§ TASK TO COMPLETE
Only one span of the listing below is wanted: the lines from the one with "such as lowering" through the one with "Store Pickup", reproduced exactly, both ends kept.

§ DATA FOR REVIEW
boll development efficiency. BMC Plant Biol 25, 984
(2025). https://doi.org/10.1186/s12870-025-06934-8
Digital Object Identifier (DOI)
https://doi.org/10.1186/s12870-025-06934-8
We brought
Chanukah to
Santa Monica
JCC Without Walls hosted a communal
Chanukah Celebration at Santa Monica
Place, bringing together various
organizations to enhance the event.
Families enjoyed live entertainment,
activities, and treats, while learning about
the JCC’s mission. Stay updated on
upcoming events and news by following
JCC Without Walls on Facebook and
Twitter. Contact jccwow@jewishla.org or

==

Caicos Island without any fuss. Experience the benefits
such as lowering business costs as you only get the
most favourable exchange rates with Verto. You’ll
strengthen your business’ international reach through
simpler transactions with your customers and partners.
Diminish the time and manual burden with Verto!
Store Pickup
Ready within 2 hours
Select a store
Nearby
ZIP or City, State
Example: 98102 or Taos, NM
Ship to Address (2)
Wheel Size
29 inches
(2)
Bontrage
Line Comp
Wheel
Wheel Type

§ PROBLEM SOLUTION
such as lowering business costs as you only get the
most favourable exchange rates with Verto. You’ll
strengthen your business’ international reach through
simpler transactions with your customers and partners.
Diminish the time and manual burden with Verto!
Store Pickup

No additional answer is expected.